Immigration Case Backlog



How the Immigration Court Reached a Record One Million Case Backlog

When the president took office in January 2017, the immigration courts faced a record backlog of over 542,000 cases. This month, the immigration court backlog hit a new historic high with over 1,000,000 cases. Driven by new Trump administration immigration court policies and the growth in the number of families arriving at the border in 2019, the backlog has increased at record speed.
At the current rate, the immigration court backlog is on pace to more than double less than three years into Trump’s first term in office. By contrast, it took nearly six years for the backlog to double under Obama.
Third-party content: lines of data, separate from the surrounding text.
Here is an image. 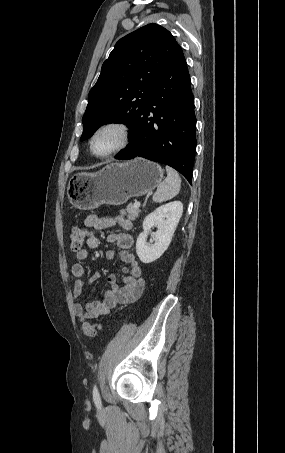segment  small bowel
Returning a JSON list of instances; mask_svg holds the SVG:
<instances>
[{"label":"small bowel","instance_id":"obj_1","mask_svg":"<svg viewBox=\"0 0 285 453\" xmlns=\"http://www.w3.org/2000/svg\"><path fill=\"white\" fill-rule=\"evenodd\" d=\"M118 225L122 232L110 233L106 241L118 247L119 251L108 250L105 254L106 259L111 261L119 257L125 264L122 269V283L119 285L115 275L107 277L109 288L104 292L103 300L90 301L83 306L80 302L84 294V276L86 269L82 263H75L71 267V273L75 277L73 288L74 313L81 322L96 319L102 315H107L119 304H127L136 301L143 293L145 280L142 270L132 252L134 239L128 231L132 228V222L123 217H100L94 214L88 215L84 219V226L91 229L86 236V246L81 252L76 254L79 260L88 257V249H96L99 240L94 234V230H106ZM100 278V274L95 272L89 278V284H94Z\"/></svg>","mask_w":285,"mask_h":453}]
</instances>
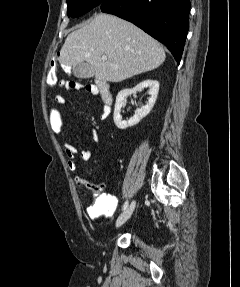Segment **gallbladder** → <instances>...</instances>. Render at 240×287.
<instances>
[{
	"label": "gallbladder",
	"mask_w": 240,
	"mask_h": 287,
	"mask_svg": "<svg viewBox=\"0 0 240 287\" xmlns=\"http://www.w3.org/2000/svg\"><path fill=\"white\" fill-rule=\"evenodd\" d=\"M75 77L80 79L92 78L94 76V69L87 63H79L72 68Z\"/></svg>",
	"instance_id": "1"
}]
</instances>
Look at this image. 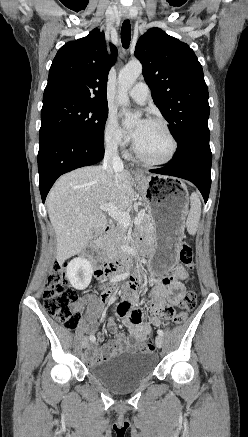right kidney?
I'll list each match as a JSON object with an SVG mask.
<instances>
[{
	"label": "right kidney",
	"mask_w": 248,
	"mask_h": 437,
	"mask_svg": "<svg viewBox=\"0 0 248 437\" xmlns=\"http://www.w3.org/2000/svg\"><path fill=\"white\" fill-rule=\"evenodd\" d=\"M66 276L71 285L77 290H84L92 279V267L85 258L72 259L66 269Z\"/></svg>",
	"instance_id": "right-kidney-1"
}]
</instances>
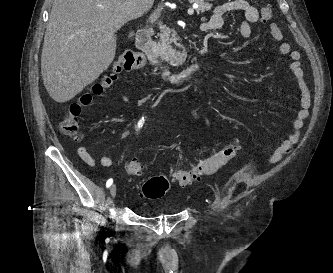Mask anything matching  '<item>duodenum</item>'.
Returning a JSON list of instances; mask_svg holds the SVG:
<instances>
[{"instance_id":"410a0bca","label":"duodenum","mask_w":333,"mask_h":273,"mask_svg":"<svg viewBox=\"0 0 333 273\" xmlns=\"http://www.w3.org/2000/svg\"><path fill=\"white\" fill-rule=\"evenodd\" d=\"M136 45L152 65L160 67L162 78L171 85L180 86L191 80L199 72V65L197 63H192L185 70L176 74H170L164 69L161 61L158 60L154 48L152 33L146 28L139 29L136 32Z\"/></svg>"}]
</instances>
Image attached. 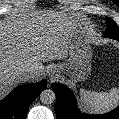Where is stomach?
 <instances>
[{"label":"stomach","instance_id":"0dacf381","mask_svg":"<svg viewBox=\"0 0 119 119\" xmlns=\"http://www.w3.org/2000/svg\"><path fill=\"white\" fill-rule=\"evenodd\" d=\"M79 32V33H78ZM91 48L82 33L78 30L71 37L69 59L56 68L68 76L72 81L84 80L90 72Z\"/></svg>","mask_w":119,"mask_h":119}]
</instances>
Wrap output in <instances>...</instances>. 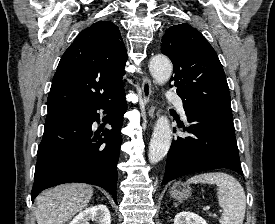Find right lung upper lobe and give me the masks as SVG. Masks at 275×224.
Here are the masks:
<instances>
[{
	"mask_svg": "<svg viewBox=\"0 0 275 224\" xmlns=\"http://www.w3.org/2000/svg\"><path fill=\"white\" fill-rule=\"evenodd\" d=\"M127 53L119 29L99 21L84 29L63 54L47 99L48 112L83 109L122 91Z\"/></svg>",
	"mask_w": 275,
	"mask_h": 224,
	"instance_id": "1",
	"label": "right lung upper lobe"
}]
</instances>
Over the past two years, the Trump administration has taken a series of measures it claimed would slow the growth of the immigration court backlog. The first of these efforts came in 2017 with the creation of a “Strategic Caseload Reduction Plan,” which called for the Executive Office for Immigration Review (EOIR) to “realign the agency towards completing cases.” However, these measures have largely been ineffective and the backlog has grown to unprecedented levels.

The focus on completing cases as rapidly as possible has caused many to argue that the agency is putting speed over justice. Last October, EOIR immigration judges across the country were asked to decide 700 cases a year, with the possibility of professional discipline if they failed to meet the quota.

The president of the National Association of Immigration Judges, Ashley Tabbador, argued that the quota would lead to “assembly line justice.”

Many of the actions taken by the administration to speed up cases have had the opposite effect. In 2018, Attorney General Sessions eliminated a process known as “administrative closure,” where judges could take low-priority cases off of their dockets to focus on the cases which most needed their attention. He also prevented judges from terminating cases in certain circumstances, requiring them to adjudicate the cases instead, which has further added to the backlog.